*** Opening Input data ***

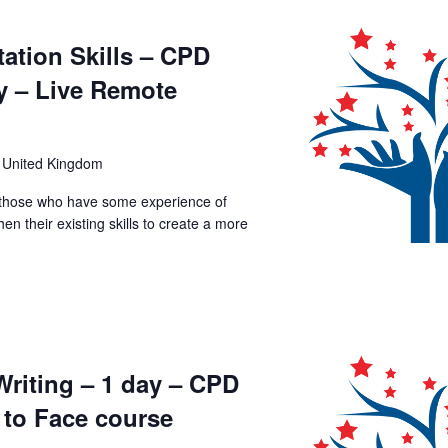
ation Skills – CPD
y – Live Remote
 United Kingdom
p those who have some experience of
en their existing skills to create a more
Writing – 1 day – CPD
 to Face course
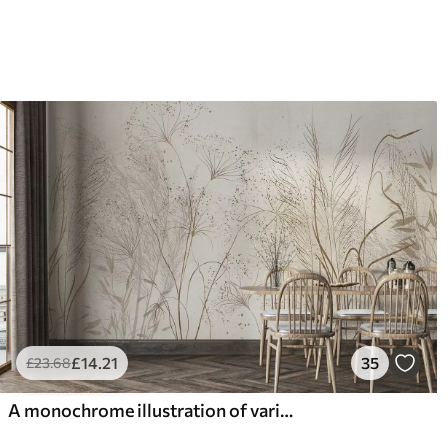
£
14
.21
35
£
23
.68
A monochrome illustration of various beige plants and spikelets with delicate, wispy lines and textures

*** Closing Input data ***

**Exercise:** Every record above must be copied exactly; none of the pictures belong in the copy.

**Task result:**
ation Skills – CPD
y – Live Remote
 United Kingdom
p those who have some experience of
en their existing skills to create a more
Writing – 1 day – CPD
 to Face course
£
14
.21
35
£
23
.68
A monochrome illustration of various beige plants and spikelets with delicate, wispy lines and textures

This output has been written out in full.